WHAT NEEDS TO BE DONE:
A line belongs in the answer if it contains "unter"; copy every such line from the entries below.

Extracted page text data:
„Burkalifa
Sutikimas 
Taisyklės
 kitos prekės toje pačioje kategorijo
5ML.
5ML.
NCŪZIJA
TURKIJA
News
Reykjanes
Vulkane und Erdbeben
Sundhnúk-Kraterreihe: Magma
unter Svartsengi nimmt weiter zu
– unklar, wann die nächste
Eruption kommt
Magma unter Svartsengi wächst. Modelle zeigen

* * *

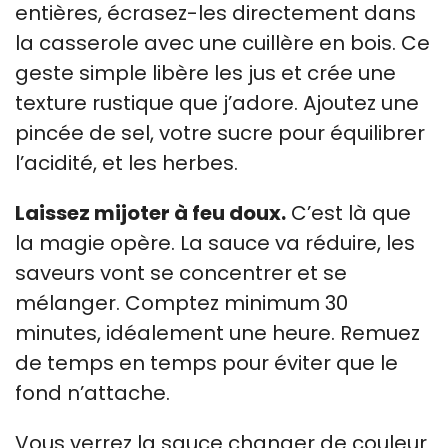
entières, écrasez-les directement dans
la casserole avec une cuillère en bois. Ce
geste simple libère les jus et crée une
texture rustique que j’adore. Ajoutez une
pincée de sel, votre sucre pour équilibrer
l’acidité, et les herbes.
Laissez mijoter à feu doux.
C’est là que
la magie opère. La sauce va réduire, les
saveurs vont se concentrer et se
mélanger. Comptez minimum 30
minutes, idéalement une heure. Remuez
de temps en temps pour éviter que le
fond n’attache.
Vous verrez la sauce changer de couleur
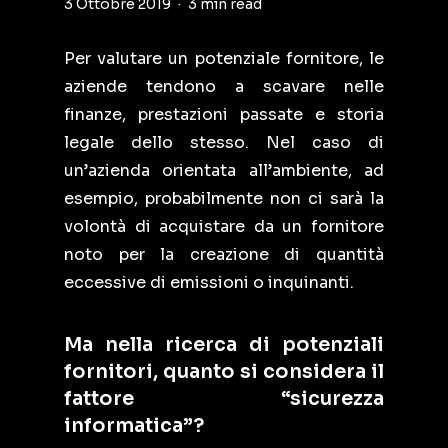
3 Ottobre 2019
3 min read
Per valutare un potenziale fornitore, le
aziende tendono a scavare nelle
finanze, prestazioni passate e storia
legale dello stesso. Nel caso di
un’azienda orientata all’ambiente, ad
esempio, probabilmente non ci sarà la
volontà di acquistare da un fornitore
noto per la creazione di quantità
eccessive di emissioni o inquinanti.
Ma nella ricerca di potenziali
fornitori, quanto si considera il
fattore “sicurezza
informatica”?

OUTPUT:
unter Svartsengi nimmt weiter zu
Magma unter Svartsengi wächst. Modelle zeigen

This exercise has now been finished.